Parece ser que el asunto de la cerradura fue para largo y a penúltima hora de la mañana los alumnos de la clase cerrada, fueron a 2ºE para dar la clase, aprovechando que los de ese grupo estaban en otro sitio en ese momento. Ya dentro del aula, a X. se le ocurrió que sería divertido desatornillar el tablero de la mesa, y puso el mejor de sus empeños en conseguirlo. A continuación se le ocurrió que sería divertido tirarle el tornillo a Y, pero no le dio. Según la versión oficial, fue entonces cuando el tornillo salió disparado por la ventana y cayó con la postura justa, la fuerza justa y en el sitio justo para descuajeringar la luna trasera del pobre Braulio que hasta ese momento había pasado la mañana tan tranquilo, como siempre, sin esperarse ese golpe del tornillo y del destino.
Yo estaba dando la última hora de clase cuando llamó una profesora a la puerta y me preguntó si un Hyundai azul oscuro era mío. Le dije que sí (en realidad es azul-noche) y me contó que le habían roto la luna. Seguí dando mi clase con la esperanza de que hubiese sido una equivocación, o que sólo tuviese un picotazo, o… Cuando salí de clase, cada profesor que se cruzaba conmigo me preguntaba si era mío un Hyundai azul oscuro y si sabía que… Y sí, efectivamente, era el mío: cuando llegué hasta el coche, la luna ya se había hecho añicos, aunque se mantenía en pie. En fin, que ya se ve que le tocaba. Quizá lo mejor de todo haya sido la ola de solidaridad que he encontrado entre el profesorado: al día siguiente empecé a recibir tantas condolencias que por un momento pensé que el tornillazo me había dado a mí. Menos mal que queda gente como M., que me conoce de verdad y que se encarga de quitar hierro al asunto y me espetó un sincero: «Te lo mereces». Otra de las mejores reacciones fue la de N.: apenas unas semanas antes, en uno de nuestros cruces de miradas por el pasillo, me había dicho: «A mí no me vaciles», y el otro día, cuando se cruzó conmigo, susurró un siniestro: «Te lo había advertido».

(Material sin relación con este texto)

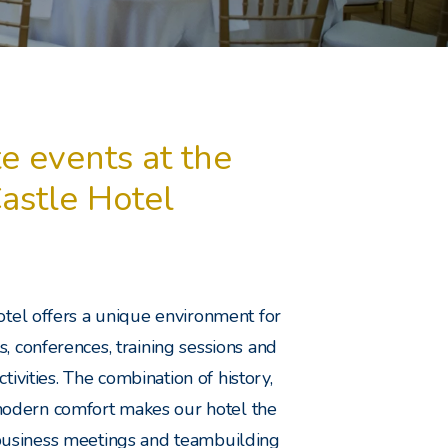
e events at the
Castle Hotel
otel offers a unique environment for
, conferences, training sessions and
tivities. The combination of history,
odern comfort makes our hotel the
 business meetings and teambuilding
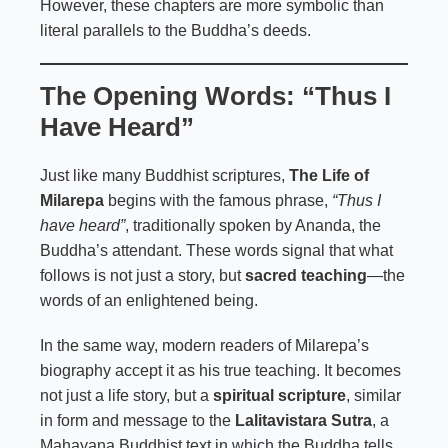
However, these chapters are more symbolic than
literal parallels to the Buddha’s deeds.
The Opening Words: “Thus I
Have Heard”
Just like many Buddhist scriptures,
The Life of
Milarepa
begins with the famous phrase,
“Thus I
have heard”
, traditionally spoken by Ananda, the
Buddha’s attendant. These words signal that what
follows is not just a story, but
sacred teaching
—the
words of an enlightened being.
In the same way, modern readers of Milarepa’s
biography accept it as his true teaching. It becomes
not just a life story, but a
spiritual scripture
, similar
in form and message to the
Lalitavistara Sutra
, a
Mahayana Buddhist text in which the Buddha tells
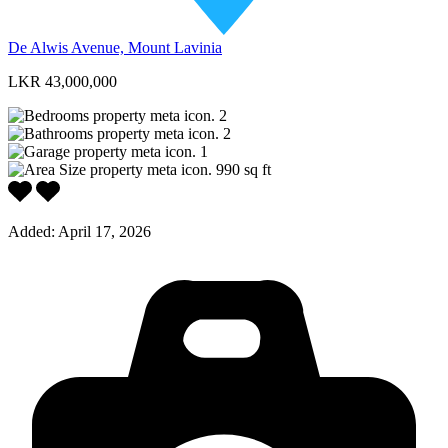
De Alwis Avenue, Mount Lavinia
LKR 43,000,000
2
2
1
990
sq ft
Added:
April 17, 2026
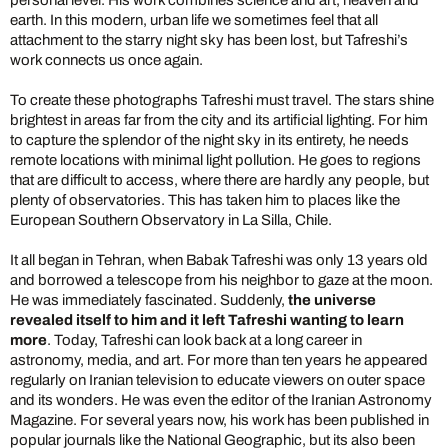
personal level. His work combines science and art, heaven and
earth. In this modern, urban life we sometimes feel that all
attachment to the starry night sky has been lost, but Tafreshi’s
work connects us once again.
To create these photographs Tafreshi must travel. The stars shine
brightest in areas far from the city and its artificial lighting. For him
to capture the splendor of the night sky in its entirety, he needs
remote locations with minimal light pollution. He goes to regions
that are difficult to access, where there are hardly any people, but
plenty of observatories. This has taken him to places like the
European Southern Observatory in La Silla, Chile.
It all began in Tehran, when Babak Tafreshi was only 13 years old
and borrowed a telescope from his neighbor to gaze at the moon.
He was immediately fascinated. Suddenly,
the universe
revealed itself to him and it left Tafreshi wanting to learn
more
. Today, Tafreshi can look back at a long career in
astronomy, media, and art. For more than ten years he appeared
regularly on Iranian television to educate viewers on outer space
and its wonders. He was even the editor of the Iranian Astronomy
Magazine. For several years now, his work has been published in
popular journals like the National Geographic, but its also been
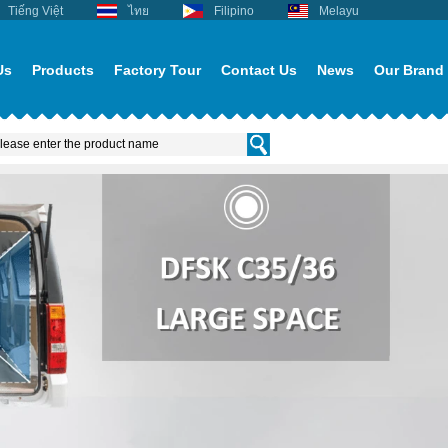
Tiếng Việt
ไทย
Filipino
Melayu
Us
Products
Factory Tour
Contact Us
News
Our Brand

Quiero pensar que el percance no ha sido intencionado, que la versión oficial es cierta, aunque me sigue costando creer en tanta fuerza de la gravedad y me inclino más hacia la fuerza del destino. Resulta que X. ha pasado, desde hace poco, a ser alumno mío en el grupo flexible y que no es precisamente uno de los alumnos más aplicados del Instituto… pero también es cierto que, hasta ahora, en clase no tengo grandes quejas de él y que su comportamiento entra dentro de lo aceptable y que todavía no tiene contra mí, o por lo menos eso creía yo.